The fog is thick and cool, resting atop the rice fields as the truck I'm riding in rumbles up.

Rice fields in the morning. Photo by Sidney Ann Fowler.
I'm back to village life for 3 days with X-Life. It took my group three hours on a public bus winding through the mountains and jungle to get here. Here is where my ministry contact's father lives and works. Here is where people sleep at sunset and rise before dawn. Here is where there is a noticeable absence of anyone in their teens, twenties, and thirties . . . all gone to the city to try their luck, to work in the sex tourism industry, to hopefully capture the attention of a farang or two or three . . .

X-Life team with our village hosts.
I'm spreading hay in the rice fields. It's to prepare for burning season, when the harvested fields are burned to fertilize the soil. I'm grabbing armfuls of dried, yellow rice stalk and shaking them out in a backwards-moving pattern with 6 other Americans and 2 Thai women.

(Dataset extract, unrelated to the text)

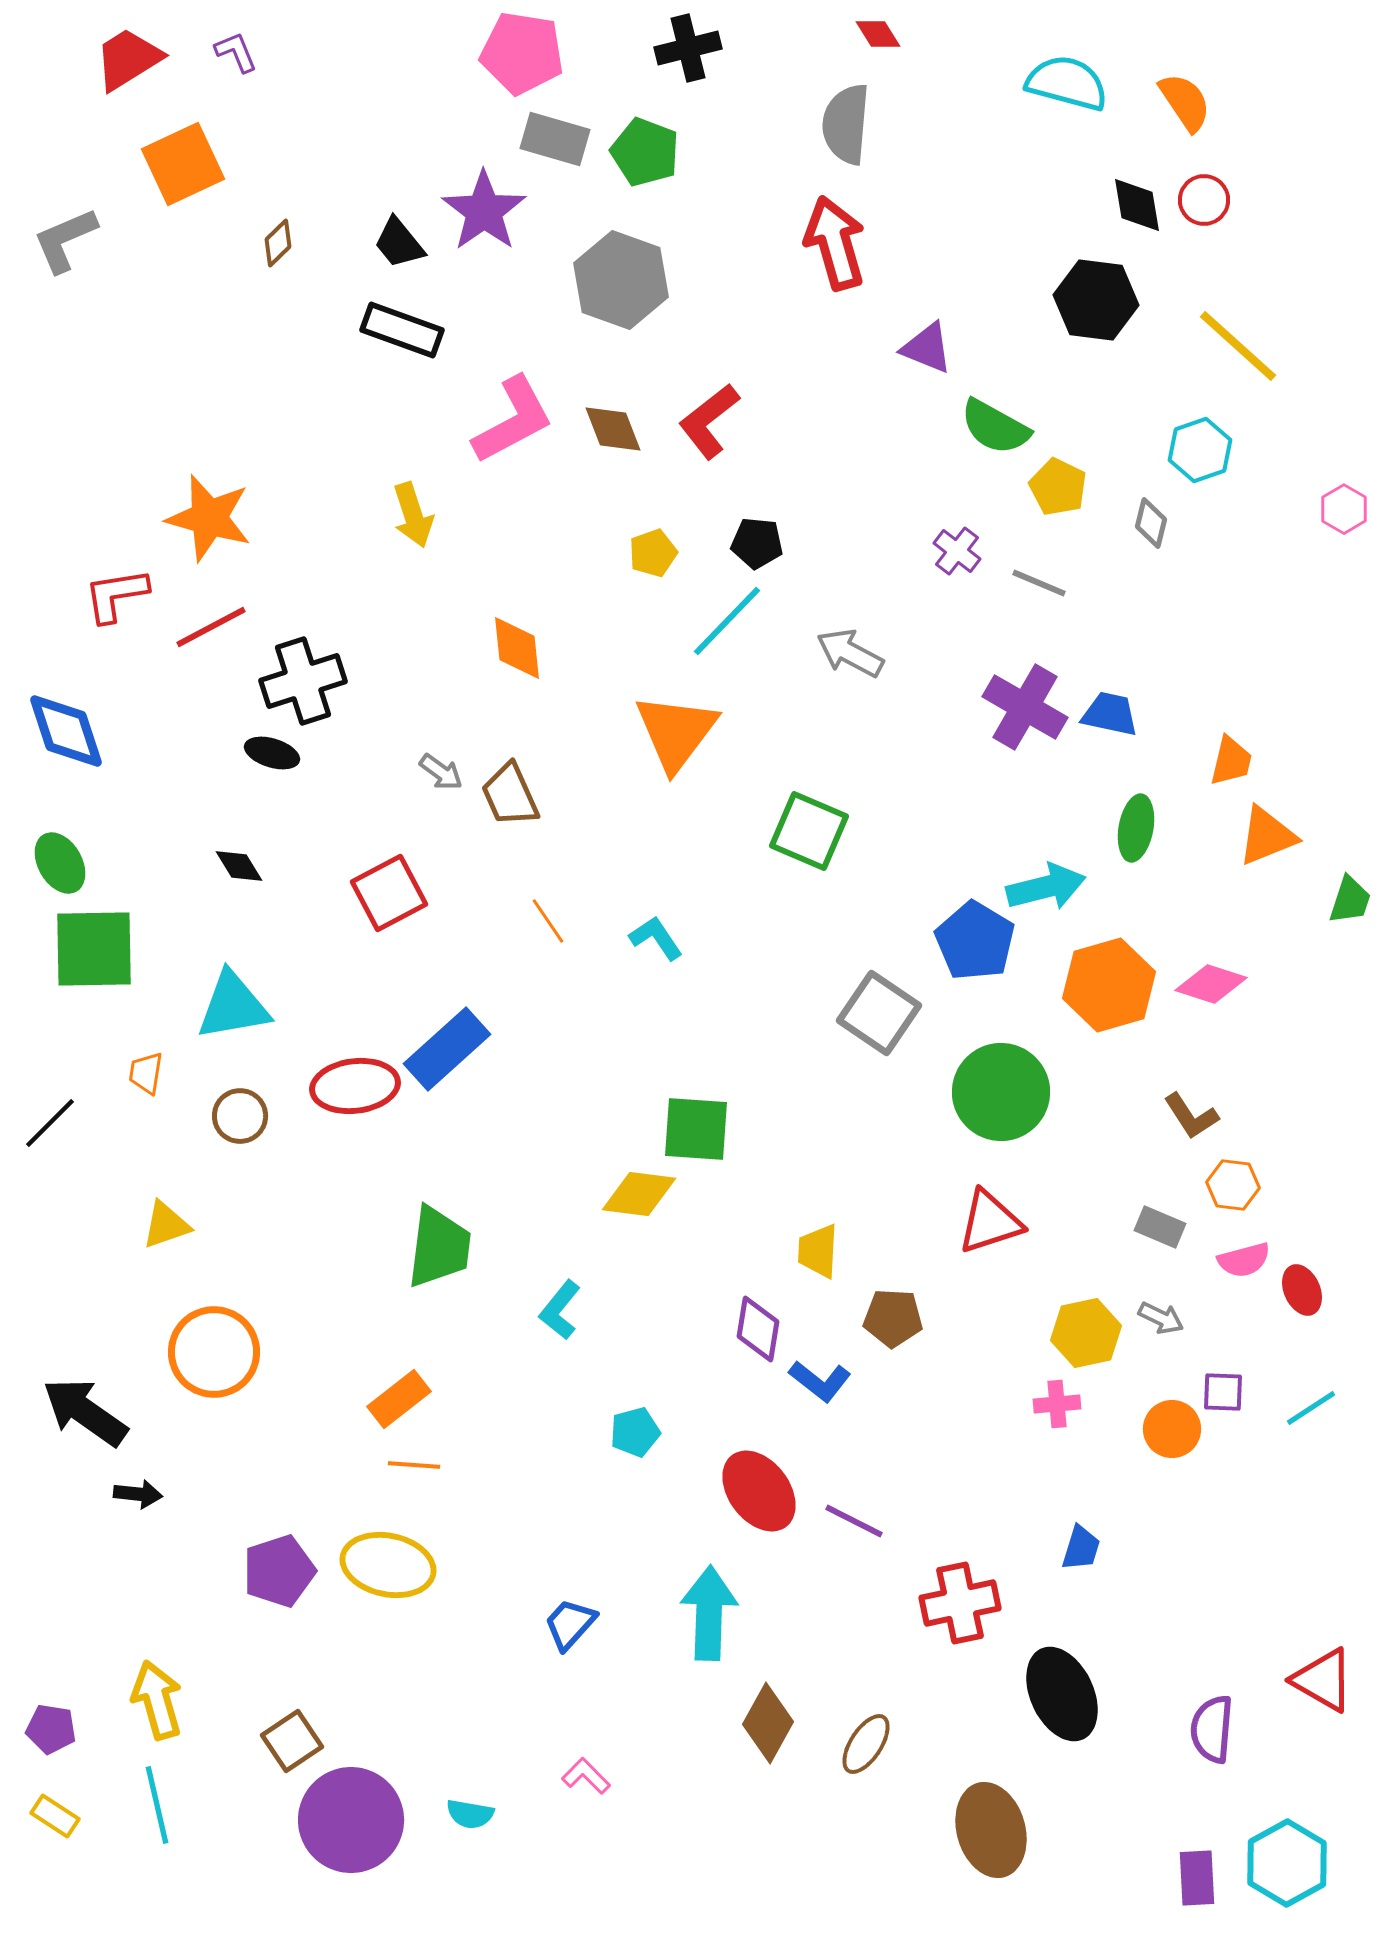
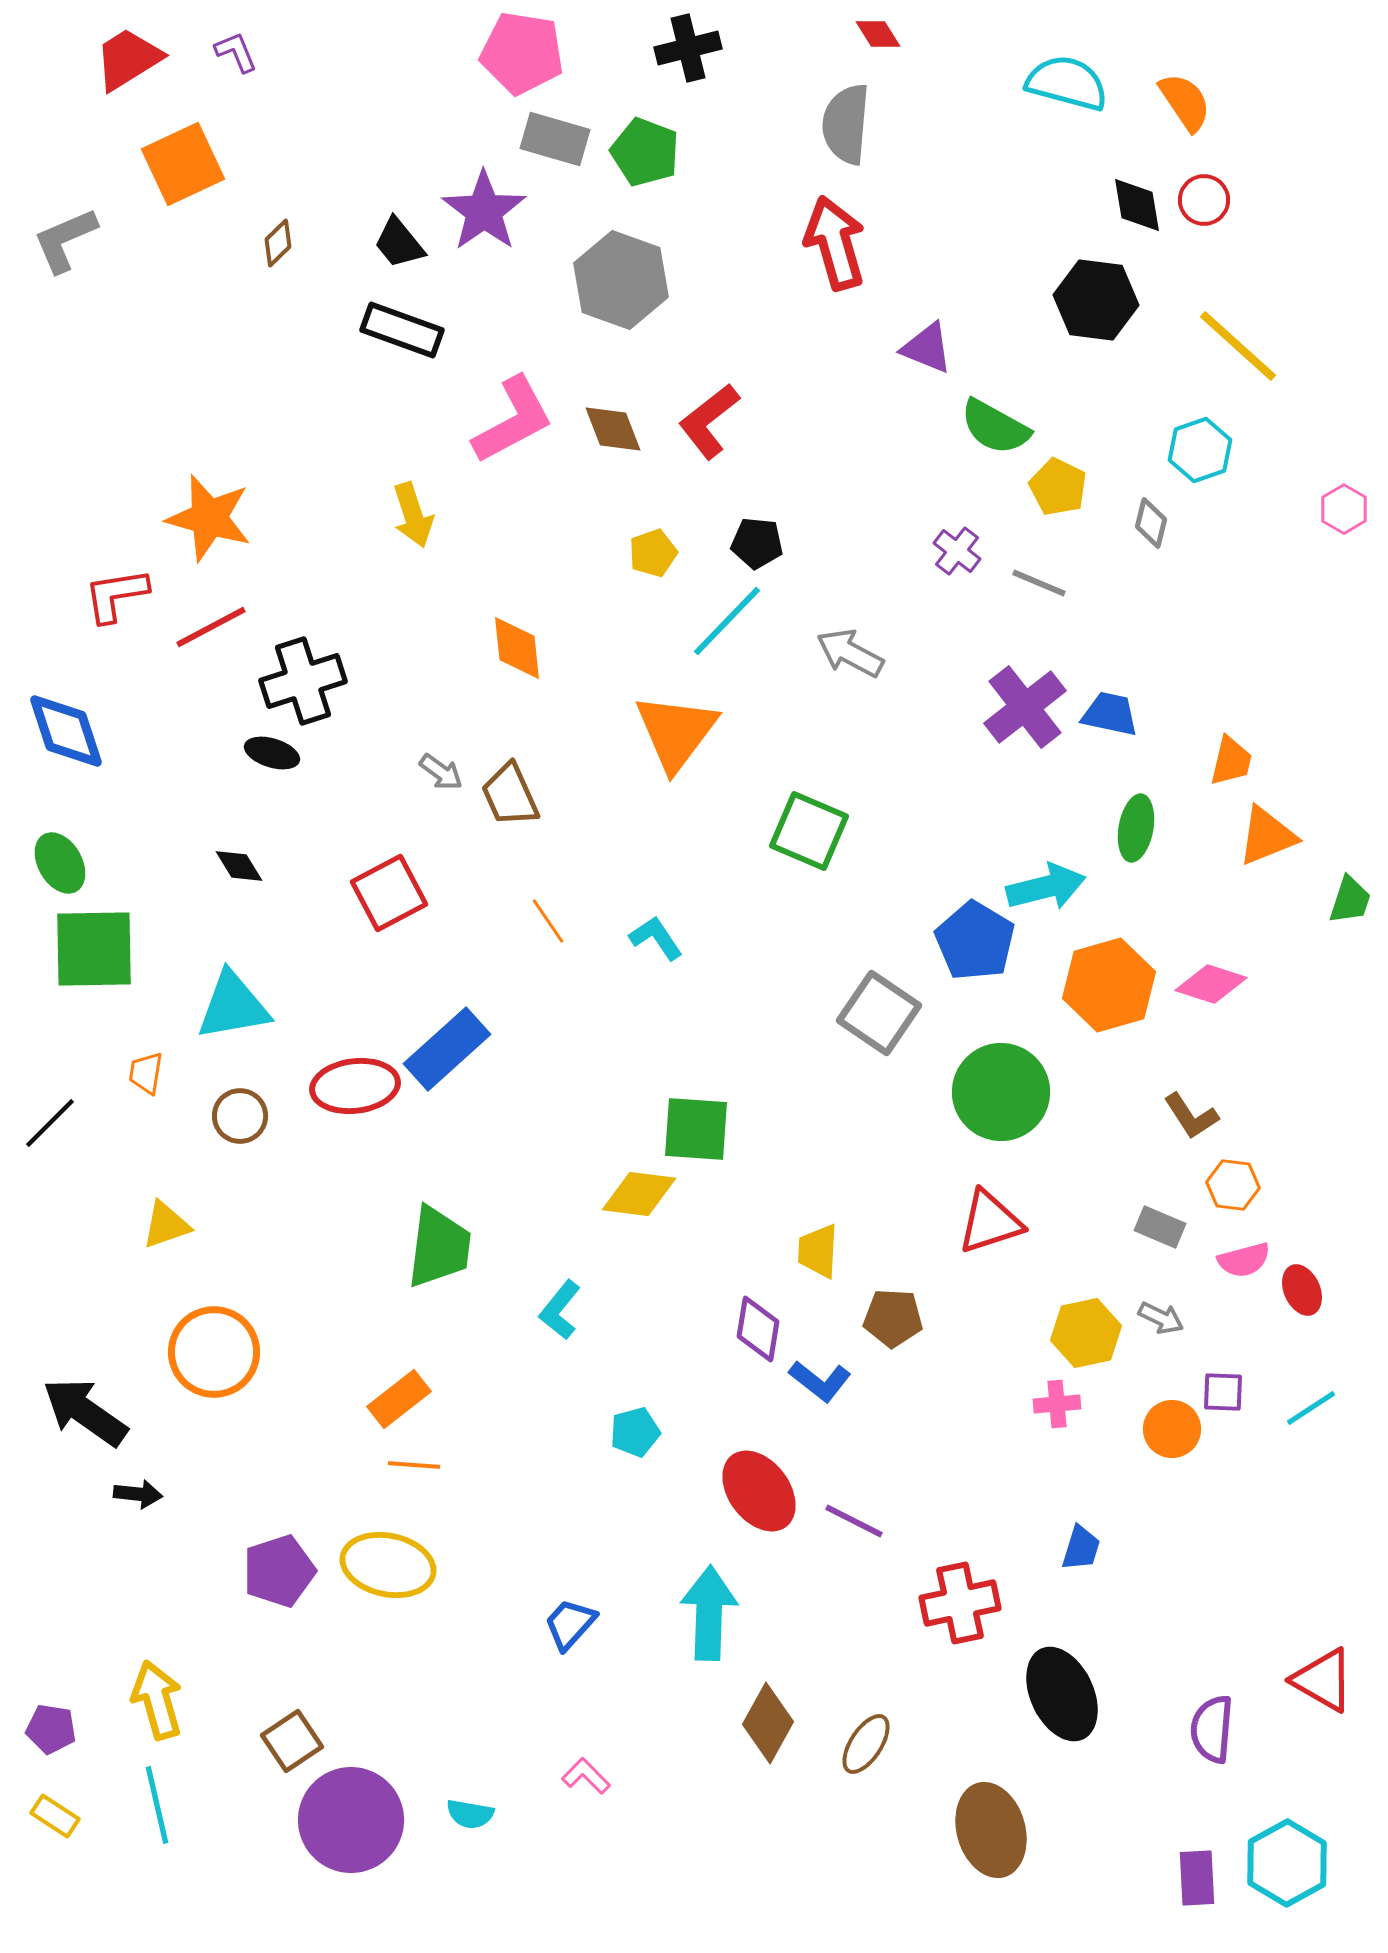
purple cross at (1025, 707): rotated 22 degrees clockwise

The fog lifts around 10:30AM, and I start to sweat in my rain jacket and pants–which I'm too afraid to take off because the other women's skin are already inflamed from the hay. The unforgiving Thai sun beats down on me as I continue to spread hay over field after field.
It's like how the Lord brings all my junk to the surface. Moments I'd rather forget, injuries I'd rather grin and bear, He wants me to bring it all to the surface and spread it out in the light so they can't have power. I'm chatting with the other women about this, when the revelation hits,
Even what we're spreading out to burn was necessary for the rice, what was harvestable, to grow. And now it's being used to re-energize the ground for the next harvest. Likewise, the Lord redeems even what seemed unprofitable in our lives.
I wonder if villagers are the ones who really understand the Scriptures. All those parables and metaphors about sowing and harvesting–they're somewhat lost on suburbanites who can get fast food delivered to their doors by ordering via iPhone app.

Our ride to work. We sit in the back, obviously. Photo by Sidney Ann Fowler.
I miss this simple life. The lack of internet and steady electricity. Even bucket showers and squatty-potties have a strange appeal.

Preparing for burning season.
It was only three days, yet what a full three days it was. Life with Jesus is full.
When He had said these things He cried, "He who has ears to hear, let him hear!"